Tree within the boundary


What is the situation if there is a tree 10 metres inside the boundary and the ball hits this tree?


Law 19.1 (a) requires the umpires and captains, before the toss, to agree the boundary of the field of play. Section (c) of the same Law indicates that it is the umpires’ responsibility to decide, also before the toss, whether or not an obstacle within the boundary, such as the tree you describe, is to be regarded as a boundary. It may be worth mentioning that no such decision can be made about a sight-screen. It has to be outside the boundary.

If the umpires have decided that the tree is to be regarded as a boundary then all the provisions regarding boundaries will apply. As soon as the ball in play, or a fielder in contact with the ball touches any part of the tree, a boundary will be scored and the ball will become dead. The allowance will depend on what was decided before the toss and whether the conditions for a boundary 6 apply or not.

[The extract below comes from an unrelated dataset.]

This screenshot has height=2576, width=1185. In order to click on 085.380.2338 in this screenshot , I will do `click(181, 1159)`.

If the umpires have not decided that the tree is to be regarded as a boundary, then the ball touching it will remain in play.

[Law reference: 19.1]

Large curved object as boundary marking

If a large object with a curved surface marks part of the boundary, the line joining its innermost points may be high enough for the ball to travel under this line, passing it before touching the object itself. This is not to be regarded as coming into contact with the ground beyond the boundary edge.

field in play

Take as example a roller. For a boundary to be scored, it will be necessary to touch the surface of the roller, or the ground on the far side of the roller, or an object grounded on the far side of the roller. In this diagram, the ball has not yet touched the roller. A boundary has not been scored.

[Law reference: 19.2(c)(i)]

Boundary fence collapsing while ball is in play


A boundary fence collapses into the field of play and comes to rest face down, flat on the ground partly within the field of play, straddling the original base line of the fence. The ball is hit by the striker and touches a part of the fence that is within the field of play. The ball remains inside the field and does not travel past the original base line. Is the boundary the original base line?

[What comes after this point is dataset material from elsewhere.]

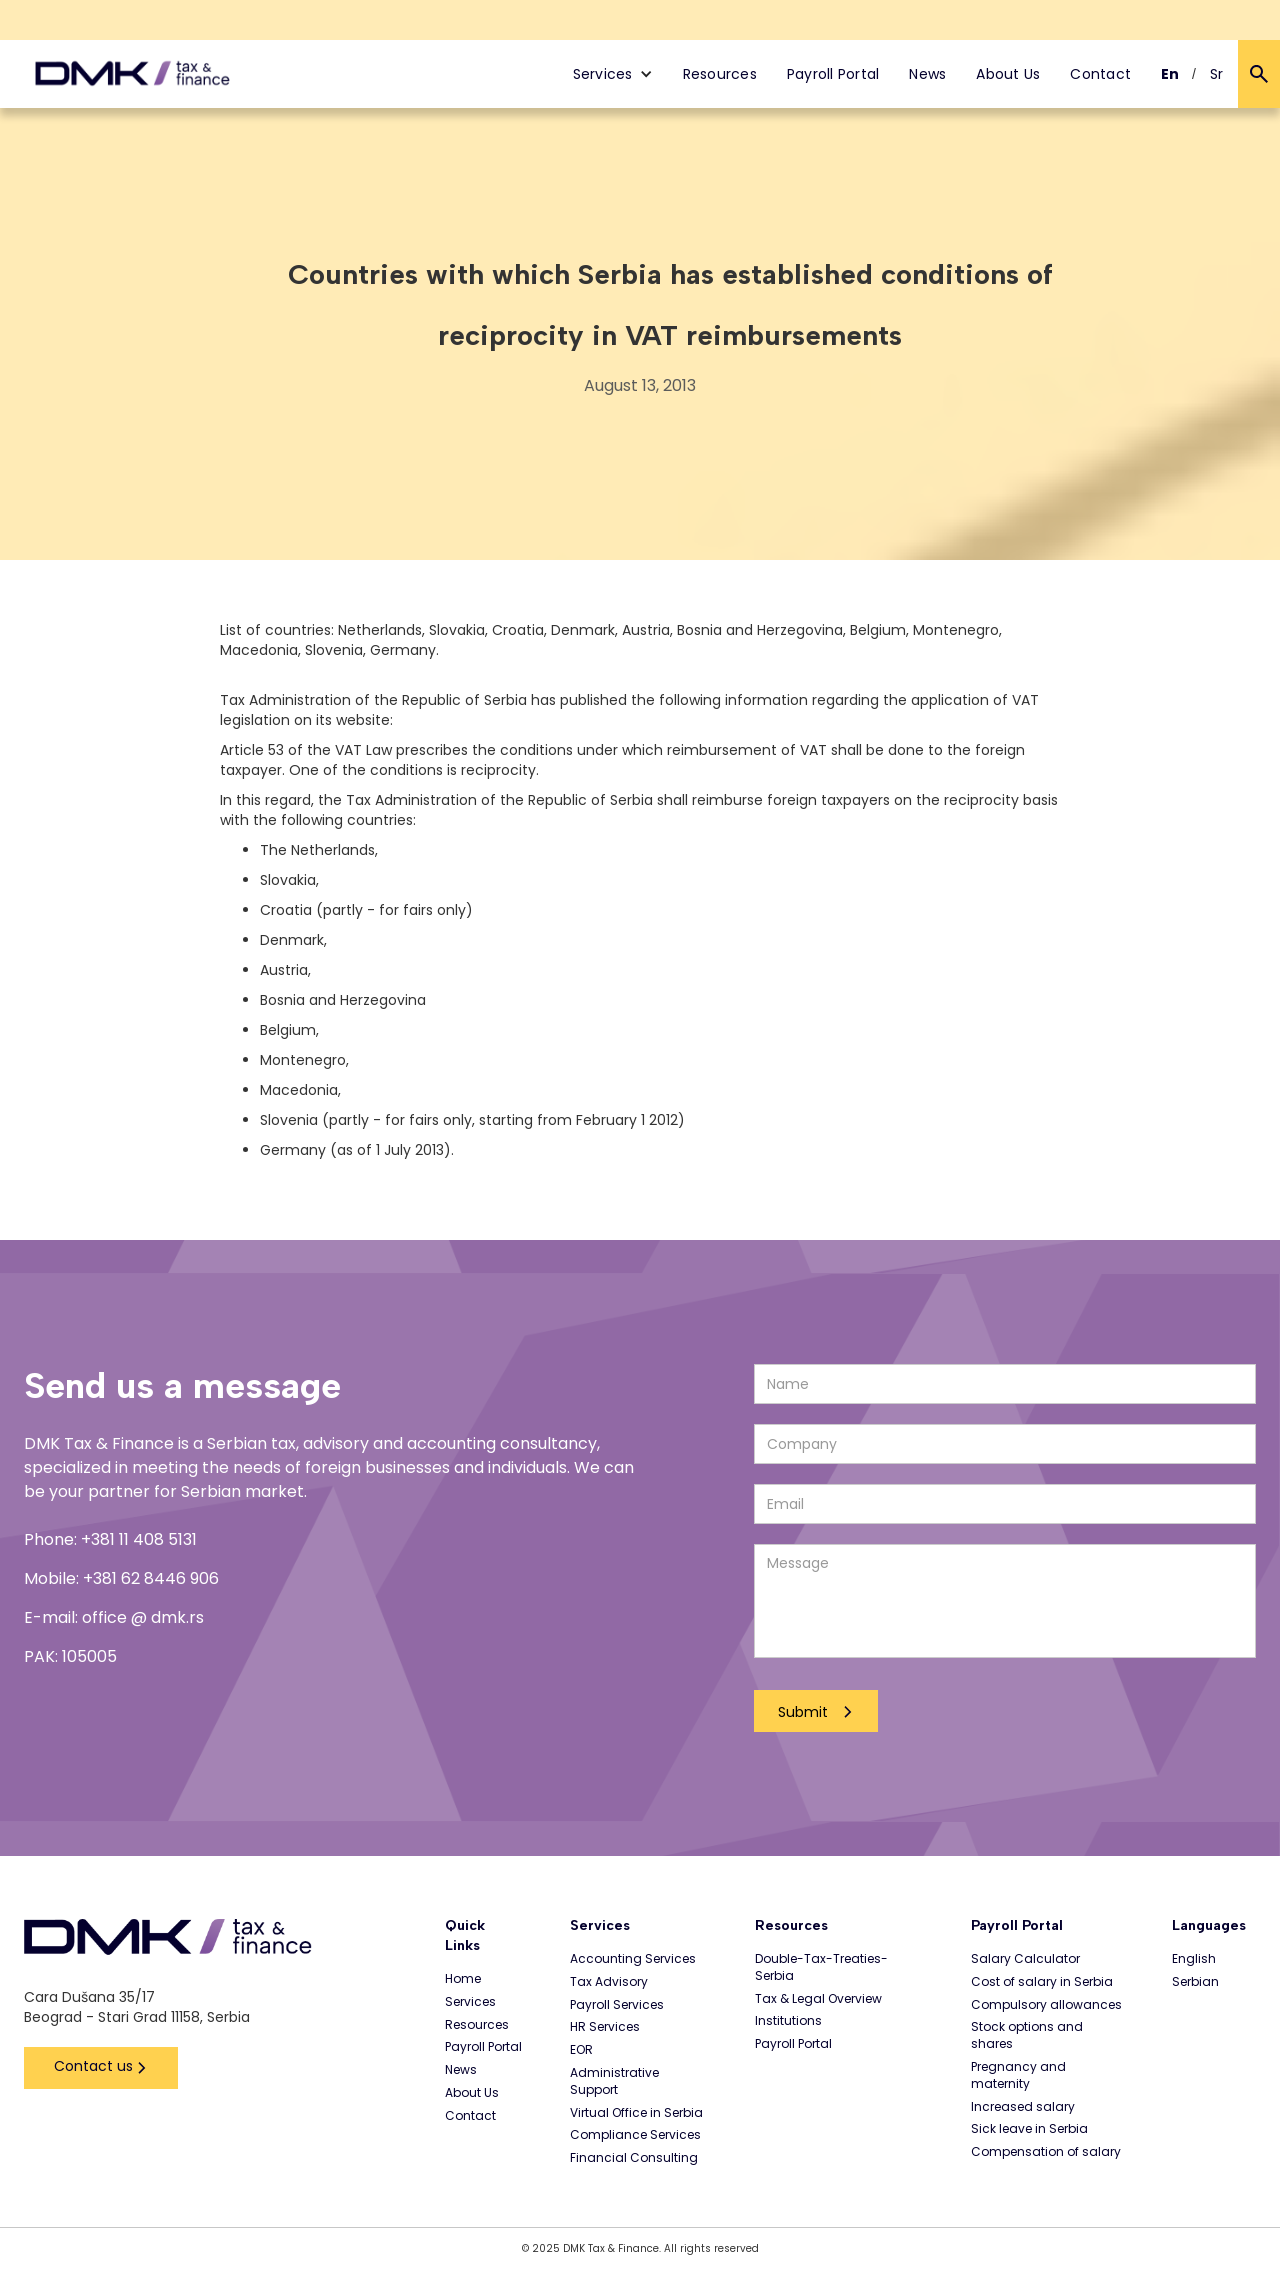  What do you see at coordinates (470, 2002) in the screenshot?
I see `Services` at bounding box center [470, 2002].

There is an inference that Law 19.2 (e) will only apply when the fence has been removed from the field of play altogether.

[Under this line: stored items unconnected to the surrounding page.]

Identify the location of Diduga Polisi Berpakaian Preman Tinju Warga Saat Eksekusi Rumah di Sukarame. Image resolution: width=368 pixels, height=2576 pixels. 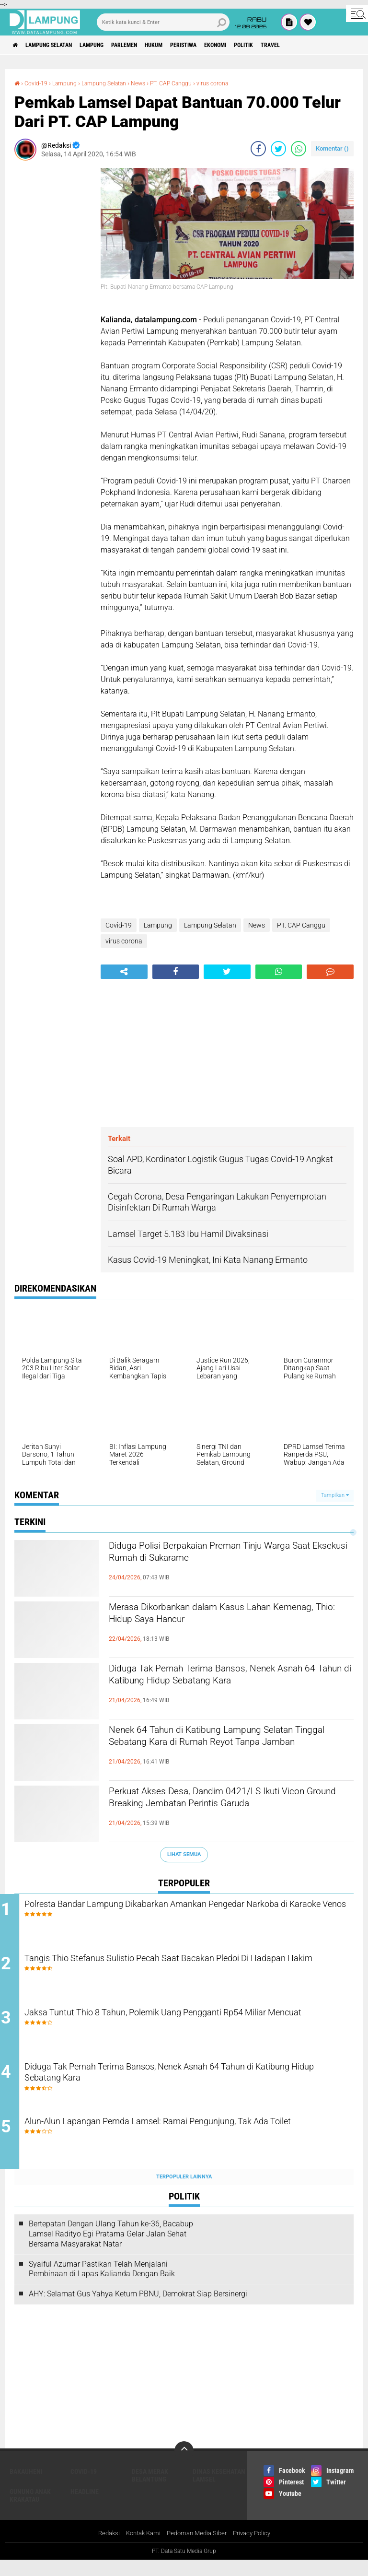 (221, 1556).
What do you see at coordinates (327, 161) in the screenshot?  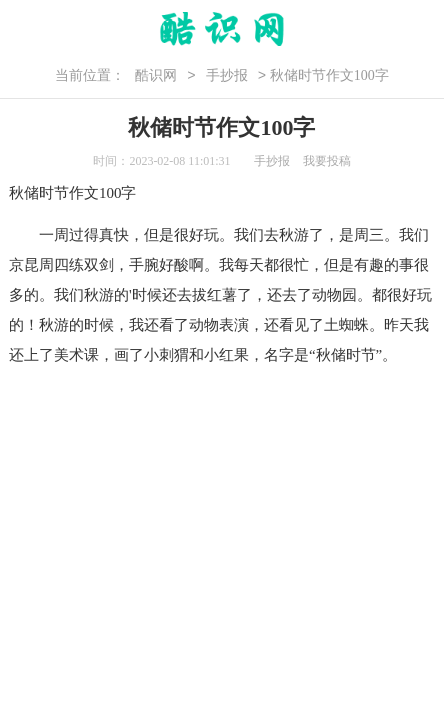 I see `我要投稿` at bounding box center [327, 161].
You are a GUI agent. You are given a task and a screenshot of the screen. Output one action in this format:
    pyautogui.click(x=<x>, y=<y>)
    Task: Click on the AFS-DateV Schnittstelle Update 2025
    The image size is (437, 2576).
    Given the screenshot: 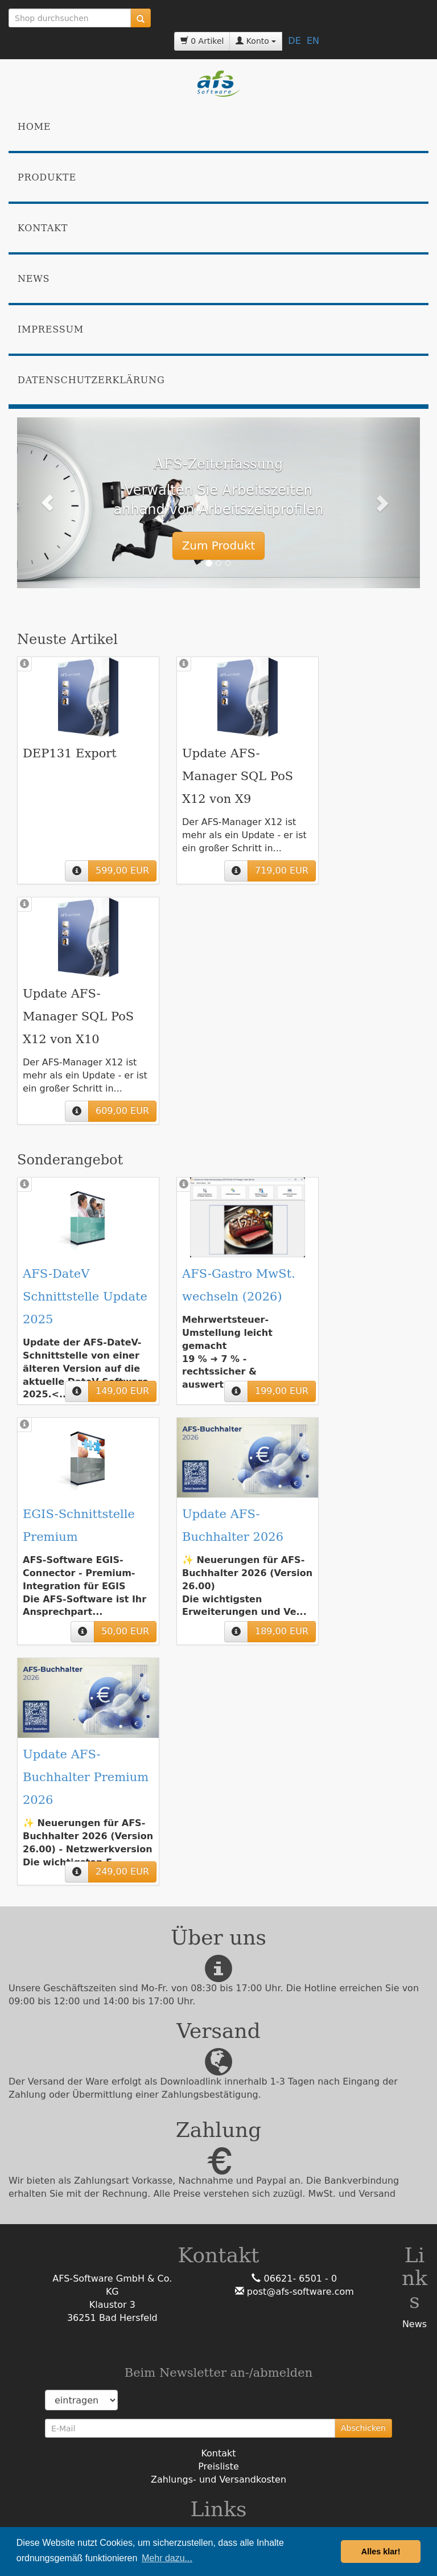 What is the action you would take?
    pyautogui.click(x=85, y=1296)
     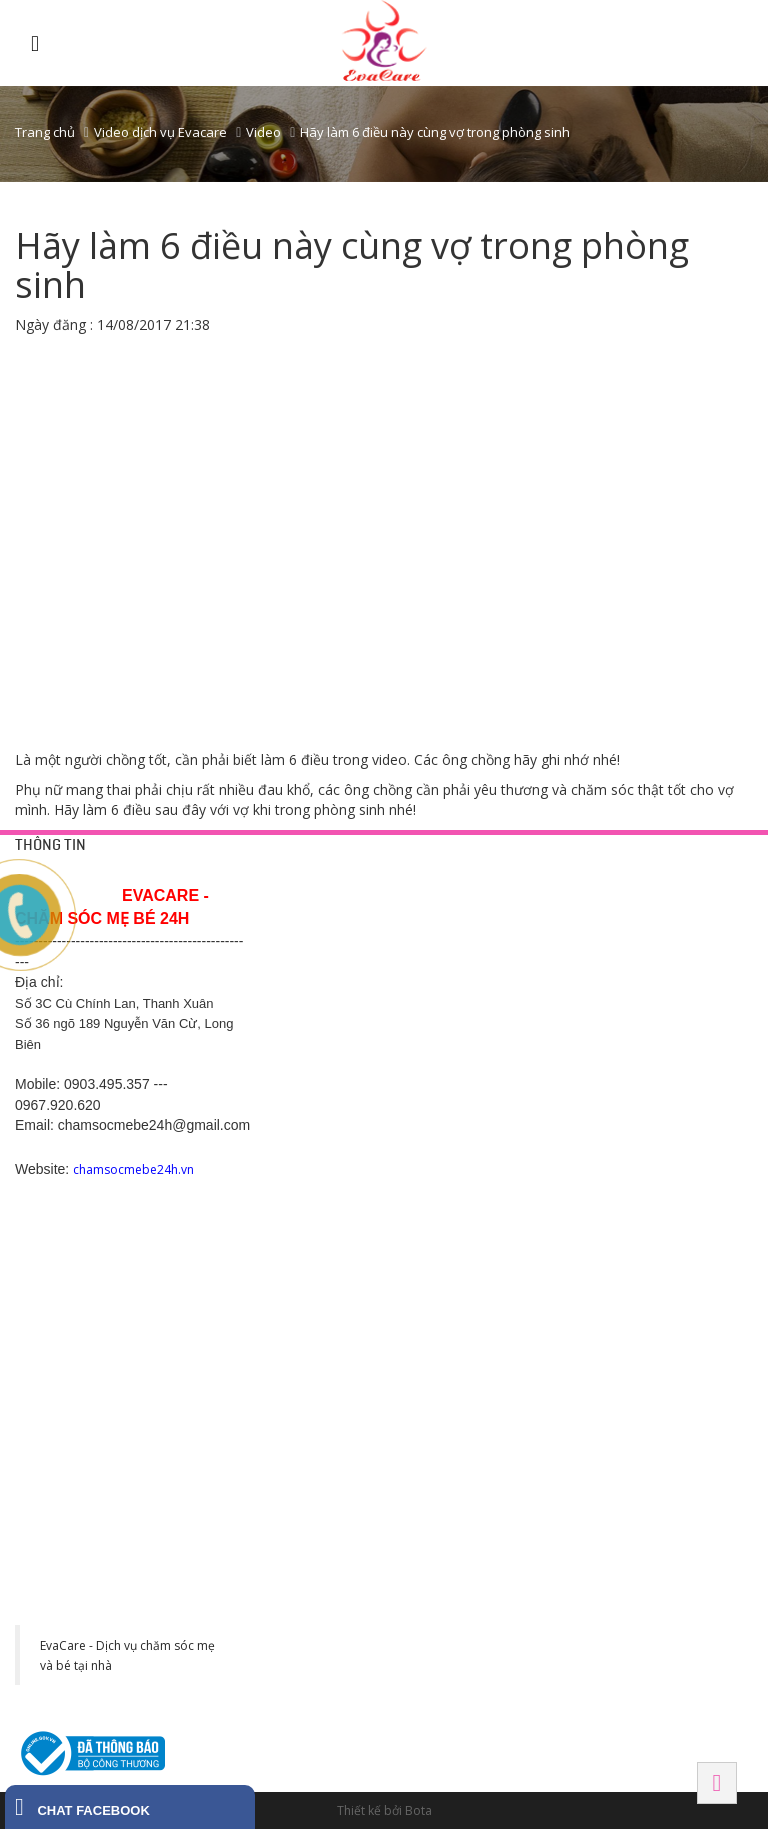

It is correct to infer that the boundary becomes the original base line only after the collapsed fence has been removed. This removal is to be done as soon as the ball is dead. For the short period until the ball becomes dead it has to be considered that the fence still marks the boundary. As soon as the ball touches any part of the fence a boundary has been scored. In the case quoted, as the fence had not been removed, it must be assumed that the collapse occurred after the ball had come into play and that therefore the statements above apply. A boundary would be scored when the ball touched the fence, no matter which part of the fence it was.

[Law reference: 19.2(e)]

Interpretation of ‘6 runs’ in Law 19.4(c) – runs allowed for boundaries


The Law instructs that captains and umpires are to agree not only what constitutes the boundary of the field of play but also the allowances for boundaries. If there is such an agreement that the normal 4 and 6 are to be replaced with other values, e.g. 3 and 5, should the award of 6 runs in this Law be interpreted as the agreed value, that is 5 in example?


No. It is intended that this should be an award to the batting side for an error by the fielder, rather than a normal boundary. The award should be 6 runs whatever may have been agreed about allowances.